If I should make it to my 99th birthday anniversary alert in mind and able to move about, I will know there is, indeed, a benevolent God.
And I hope I can celebrate such an event with something approaching the grace, charm and dignity of my friend, Avis Muench.
Avis turned 99 on Monday of this week. Her birthday is one day before mine, but I've a ways to go before I reach 99.
Birthdays at our house are pretty quiet affairs. But for her 99th, former students of hers at high schools in Charleston and Sikeston threw a party Sunday afternoon at Christ Episcopal Church here in Cape Girardeau, where Avis is ever so faithful.
And what a party it was.
You see, Avis -- or Miz Muench, as she is universally known by her former students -- taught vocal music. She trained students whose bodies were still taking shape and maturing to breathe properly, enunciate properly, project properly.
Or else you might get a punch in the gut.
Think about that. Miz Muench is a wisp of a woman with soft white hair and a gorgeous smile. To look at her you might think she was afraid to swat a fly. Don't be fooled. That tiny woman is made of steel. That's what her former students all said. There were no rewards for laziness.

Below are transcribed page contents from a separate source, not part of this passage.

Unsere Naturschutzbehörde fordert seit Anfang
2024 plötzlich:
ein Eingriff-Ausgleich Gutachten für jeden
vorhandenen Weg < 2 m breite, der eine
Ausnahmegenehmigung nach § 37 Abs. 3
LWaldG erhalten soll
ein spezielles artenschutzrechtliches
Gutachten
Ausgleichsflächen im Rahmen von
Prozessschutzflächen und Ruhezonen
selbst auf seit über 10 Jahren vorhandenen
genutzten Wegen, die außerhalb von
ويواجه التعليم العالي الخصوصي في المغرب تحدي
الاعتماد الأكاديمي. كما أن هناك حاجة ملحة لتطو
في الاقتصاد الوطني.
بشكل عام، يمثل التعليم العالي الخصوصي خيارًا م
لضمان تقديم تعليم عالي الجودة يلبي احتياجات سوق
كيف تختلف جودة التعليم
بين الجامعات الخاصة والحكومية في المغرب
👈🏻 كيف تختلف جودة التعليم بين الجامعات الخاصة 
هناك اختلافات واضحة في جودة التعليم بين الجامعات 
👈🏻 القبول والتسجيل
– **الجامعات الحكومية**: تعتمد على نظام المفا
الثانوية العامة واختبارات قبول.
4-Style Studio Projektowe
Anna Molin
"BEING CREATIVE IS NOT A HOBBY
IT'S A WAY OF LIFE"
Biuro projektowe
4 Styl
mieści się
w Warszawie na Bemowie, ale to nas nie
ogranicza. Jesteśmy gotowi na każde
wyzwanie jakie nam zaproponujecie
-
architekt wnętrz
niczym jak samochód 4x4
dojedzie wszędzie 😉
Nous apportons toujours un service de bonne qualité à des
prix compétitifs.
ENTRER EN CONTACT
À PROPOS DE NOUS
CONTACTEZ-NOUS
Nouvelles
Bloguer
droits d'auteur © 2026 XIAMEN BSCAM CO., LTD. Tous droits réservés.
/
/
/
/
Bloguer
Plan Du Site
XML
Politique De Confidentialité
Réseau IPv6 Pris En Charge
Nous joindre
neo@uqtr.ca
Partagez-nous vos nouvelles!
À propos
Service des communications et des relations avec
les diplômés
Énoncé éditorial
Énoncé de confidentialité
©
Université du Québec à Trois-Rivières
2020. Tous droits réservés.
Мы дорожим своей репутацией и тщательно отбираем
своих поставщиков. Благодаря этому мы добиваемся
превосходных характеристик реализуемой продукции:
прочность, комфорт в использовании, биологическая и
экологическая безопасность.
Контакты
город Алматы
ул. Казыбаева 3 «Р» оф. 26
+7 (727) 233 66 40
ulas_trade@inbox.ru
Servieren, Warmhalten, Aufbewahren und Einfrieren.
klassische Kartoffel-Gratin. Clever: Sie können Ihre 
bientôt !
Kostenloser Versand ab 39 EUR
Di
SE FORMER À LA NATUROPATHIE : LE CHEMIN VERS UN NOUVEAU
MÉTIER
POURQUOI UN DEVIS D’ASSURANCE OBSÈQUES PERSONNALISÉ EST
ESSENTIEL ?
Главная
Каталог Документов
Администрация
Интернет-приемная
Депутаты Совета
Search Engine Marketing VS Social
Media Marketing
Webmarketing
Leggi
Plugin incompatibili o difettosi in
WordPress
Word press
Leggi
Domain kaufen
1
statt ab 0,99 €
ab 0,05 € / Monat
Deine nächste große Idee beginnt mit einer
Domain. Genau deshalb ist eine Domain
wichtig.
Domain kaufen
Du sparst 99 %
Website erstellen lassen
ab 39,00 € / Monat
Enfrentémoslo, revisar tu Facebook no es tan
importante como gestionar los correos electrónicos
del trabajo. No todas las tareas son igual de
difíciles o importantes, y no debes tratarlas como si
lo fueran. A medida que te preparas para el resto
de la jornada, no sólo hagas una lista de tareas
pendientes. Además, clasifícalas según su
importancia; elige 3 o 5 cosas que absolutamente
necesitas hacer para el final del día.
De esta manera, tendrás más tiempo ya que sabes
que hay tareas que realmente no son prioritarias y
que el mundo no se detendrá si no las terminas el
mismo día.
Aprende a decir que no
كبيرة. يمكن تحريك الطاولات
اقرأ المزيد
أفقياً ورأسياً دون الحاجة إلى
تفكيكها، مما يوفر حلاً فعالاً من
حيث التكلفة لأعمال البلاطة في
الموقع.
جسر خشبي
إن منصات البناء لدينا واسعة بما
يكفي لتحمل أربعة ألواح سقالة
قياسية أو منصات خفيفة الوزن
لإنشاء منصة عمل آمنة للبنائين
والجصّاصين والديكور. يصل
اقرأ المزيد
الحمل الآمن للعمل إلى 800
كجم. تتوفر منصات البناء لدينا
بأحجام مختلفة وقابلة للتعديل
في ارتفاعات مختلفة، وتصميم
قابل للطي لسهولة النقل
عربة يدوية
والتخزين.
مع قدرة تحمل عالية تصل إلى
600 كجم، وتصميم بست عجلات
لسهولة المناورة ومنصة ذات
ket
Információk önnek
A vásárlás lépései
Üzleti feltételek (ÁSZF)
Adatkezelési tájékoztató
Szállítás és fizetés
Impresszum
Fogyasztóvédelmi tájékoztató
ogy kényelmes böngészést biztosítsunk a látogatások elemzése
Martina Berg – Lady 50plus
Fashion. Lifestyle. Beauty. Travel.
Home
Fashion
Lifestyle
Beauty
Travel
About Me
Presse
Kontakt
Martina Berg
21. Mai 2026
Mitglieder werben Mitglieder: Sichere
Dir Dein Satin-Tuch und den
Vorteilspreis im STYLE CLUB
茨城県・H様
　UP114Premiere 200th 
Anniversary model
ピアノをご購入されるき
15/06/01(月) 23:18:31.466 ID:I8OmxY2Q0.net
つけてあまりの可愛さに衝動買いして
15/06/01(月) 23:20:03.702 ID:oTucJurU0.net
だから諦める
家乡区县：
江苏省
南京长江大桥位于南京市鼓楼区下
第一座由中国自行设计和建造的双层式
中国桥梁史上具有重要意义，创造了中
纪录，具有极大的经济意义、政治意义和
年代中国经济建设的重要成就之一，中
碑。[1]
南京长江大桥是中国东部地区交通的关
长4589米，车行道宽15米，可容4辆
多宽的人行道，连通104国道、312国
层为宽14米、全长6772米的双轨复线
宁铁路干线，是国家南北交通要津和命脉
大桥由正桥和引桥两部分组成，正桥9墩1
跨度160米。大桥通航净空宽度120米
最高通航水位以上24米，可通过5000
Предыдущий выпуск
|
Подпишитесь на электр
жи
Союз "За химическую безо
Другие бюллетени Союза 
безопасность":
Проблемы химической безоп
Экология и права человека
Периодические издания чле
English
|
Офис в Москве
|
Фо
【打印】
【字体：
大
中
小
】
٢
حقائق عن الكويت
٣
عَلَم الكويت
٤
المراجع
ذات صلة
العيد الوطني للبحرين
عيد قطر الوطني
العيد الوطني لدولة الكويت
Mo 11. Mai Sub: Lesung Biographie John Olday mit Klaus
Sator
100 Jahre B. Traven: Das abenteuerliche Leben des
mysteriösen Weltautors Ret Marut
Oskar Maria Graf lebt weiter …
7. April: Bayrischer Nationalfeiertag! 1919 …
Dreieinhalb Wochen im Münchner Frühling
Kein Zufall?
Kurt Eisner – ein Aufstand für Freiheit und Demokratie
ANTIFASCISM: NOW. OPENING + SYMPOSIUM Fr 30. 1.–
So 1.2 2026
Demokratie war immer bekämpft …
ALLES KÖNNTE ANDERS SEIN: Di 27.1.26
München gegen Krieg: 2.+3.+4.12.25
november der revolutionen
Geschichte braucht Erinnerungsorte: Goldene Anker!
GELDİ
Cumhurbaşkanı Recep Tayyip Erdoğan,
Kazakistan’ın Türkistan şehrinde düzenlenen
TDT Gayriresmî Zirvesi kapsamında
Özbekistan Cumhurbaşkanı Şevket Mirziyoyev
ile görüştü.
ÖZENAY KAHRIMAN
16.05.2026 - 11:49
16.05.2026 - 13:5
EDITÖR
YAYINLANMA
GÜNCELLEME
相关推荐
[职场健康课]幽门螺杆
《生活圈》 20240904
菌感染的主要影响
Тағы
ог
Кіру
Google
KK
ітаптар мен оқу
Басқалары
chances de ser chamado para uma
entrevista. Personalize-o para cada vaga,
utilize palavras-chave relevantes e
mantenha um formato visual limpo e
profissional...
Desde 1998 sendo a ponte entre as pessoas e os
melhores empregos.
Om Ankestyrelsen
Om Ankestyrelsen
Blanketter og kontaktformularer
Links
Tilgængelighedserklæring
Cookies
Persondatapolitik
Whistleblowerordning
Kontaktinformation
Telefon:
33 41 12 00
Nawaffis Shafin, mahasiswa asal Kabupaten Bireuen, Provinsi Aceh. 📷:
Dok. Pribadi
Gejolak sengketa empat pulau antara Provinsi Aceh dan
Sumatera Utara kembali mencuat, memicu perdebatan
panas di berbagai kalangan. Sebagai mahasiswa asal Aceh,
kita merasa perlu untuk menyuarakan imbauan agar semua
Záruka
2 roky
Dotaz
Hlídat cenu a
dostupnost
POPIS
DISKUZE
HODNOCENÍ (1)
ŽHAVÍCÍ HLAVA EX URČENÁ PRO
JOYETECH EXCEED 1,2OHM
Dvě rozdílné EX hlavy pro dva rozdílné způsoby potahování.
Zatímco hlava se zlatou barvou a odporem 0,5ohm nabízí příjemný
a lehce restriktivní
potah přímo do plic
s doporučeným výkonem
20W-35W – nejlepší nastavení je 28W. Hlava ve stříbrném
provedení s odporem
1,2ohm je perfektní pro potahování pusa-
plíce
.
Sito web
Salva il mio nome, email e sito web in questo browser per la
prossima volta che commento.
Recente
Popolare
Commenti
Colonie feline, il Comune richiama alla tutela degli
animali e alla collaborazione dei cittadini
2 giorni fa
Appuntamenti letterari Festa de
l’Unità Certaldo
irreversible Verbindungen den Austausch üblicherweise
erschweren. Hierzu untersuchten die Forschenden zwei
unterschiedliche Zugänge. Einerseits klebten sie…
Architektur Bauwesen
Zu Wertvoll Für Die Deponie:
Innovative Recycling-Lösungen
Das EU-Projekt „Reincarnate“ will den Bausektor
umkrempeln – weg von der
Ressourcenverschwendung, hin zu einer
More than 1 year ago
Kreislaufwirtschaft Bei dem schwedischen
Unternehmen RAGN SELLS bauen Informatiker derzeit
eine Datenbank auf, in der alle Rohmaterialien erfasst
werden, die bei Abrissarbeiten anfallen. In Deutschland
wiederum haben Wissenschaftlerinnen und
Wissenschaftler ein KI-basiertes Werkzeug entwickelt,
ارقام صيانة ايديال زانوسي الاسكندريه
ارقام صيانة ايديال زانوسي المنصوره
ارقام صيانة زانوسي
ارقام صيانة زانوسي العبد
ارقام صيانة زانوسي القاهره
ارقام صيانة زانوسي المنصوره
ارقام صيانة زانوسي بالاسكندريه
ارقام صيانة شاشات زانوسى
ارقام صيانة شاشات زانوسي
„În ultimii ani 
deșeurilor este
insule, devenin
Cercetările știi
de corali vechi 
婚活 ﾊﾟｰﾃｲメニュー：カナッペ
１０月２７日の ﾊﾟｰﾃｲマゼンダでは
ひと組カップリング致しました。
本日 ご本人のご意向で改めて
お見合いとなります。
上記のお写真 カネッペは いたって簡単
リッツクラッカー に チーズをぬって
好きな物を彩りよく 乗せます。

Those students gathered around the organ in the church after refreshments of cake and punch. They are a wonderfully talented musical bunch. Some of them are just as talented on musical instruments as they are at singing. So, in honor of Miz Muench's 99th, they did what she had taught them to do: make music.
Oh, my. How beautiful it was. They sang together. They sang solos. They sang duets. They sang and sang and sang.
And they told Miz Muench how much she had meant to them, how she had changed their lives, how she had spotted talent long before they themselves knew they could sing.
I don't know how they did it, but the former students got through most of this without shedding a tear. Those of us onlookers in the church were wiping away tears of joy -- happiness that these former students were willing to get together on a Sunday afternoon, and happiness that Miz Muench could share her smiles with all of them.
All of us can recall someone – maybe many someones – who had a life-changing impact on our lives. I would put Ethel Handford, a piano teacher in my favorite hometown over yonder in the Ozarks, in that category. (Yes, hillbillies take piano lessons, too.)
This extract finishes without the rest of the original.